The task.
Leaving out the pictures, retype the lines from the beginning of the listing through the line containing "French District : Le".

Segment Start: Data under study

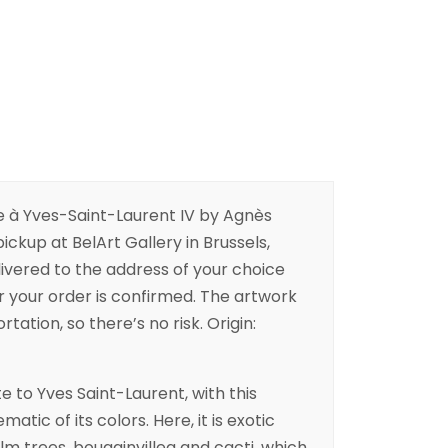
à Yves-Saint-Laurent IV by Agnès
 pickup at BelArt Gallery in Brussels,
livered to the address of your choice
er your order is confirmed. The artwork
rtation, so there’s no risk. Origin:
te to Yves Saint-Laurent, with this
tic of its colors. Here, it is exotic
 trees, bougainvillea and cacti, which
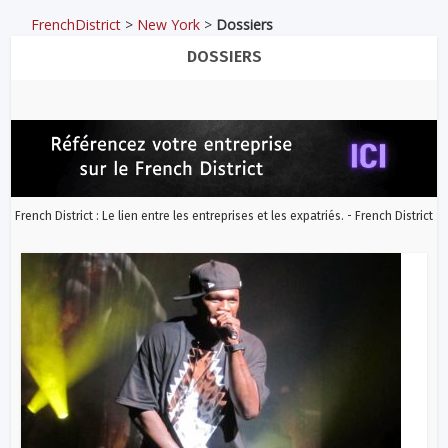
FrenchDistrict
>
New York
>
Dossiers
DOSSIERS
French District : Le lien entre les entreprises et les expatriés. - French District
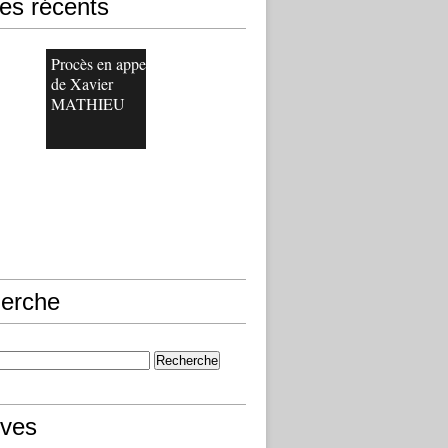
les récents
Procès en appel
de Xavier
MATHIEU
erche
ives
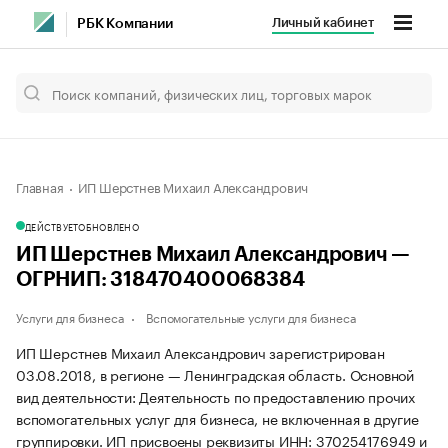
Личный кабинет
РБК Компании
Главная
ИП Шерстнев Михаил Александрович
ДЕЙСТВУЕТ
ОБНОВЛЕНО
ИП Шерстнев Михаил Александрович —
ОГРНИП: 318470400068384
Услуги для бизнеса
Вспомогательные услуги для бизнеса
ИП Шерстнев Михаил Александрович зарегистрирован
03.08.2018, в регионе — Ленинградская область. Основной
вид деятельности: Деятельность по предоставлению прочих
вспомогательных услуг для бизнеса, не включенная в другие
группировки. ИП присвоены реквизиты ИНН: 370254176949 и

Segment End: Data under study

Output.
à Yves-Saint-Laurent IV by Agnès
 pickup at BelArt Gallery in Brussels,
livered to the address of your choice
er your order is confirmed. The artwork
rtation, so there’s no risk. Origin:
te to Yves Saint-Laurent, with this
tic of its colors. Here, it is exotic
 trees, bougainvillea and cacti, which
FrenchDistrict
>
New York
>
Dossiers
DOSSIERS
French District : Le lien entre les entreprises et les expatriés. - French District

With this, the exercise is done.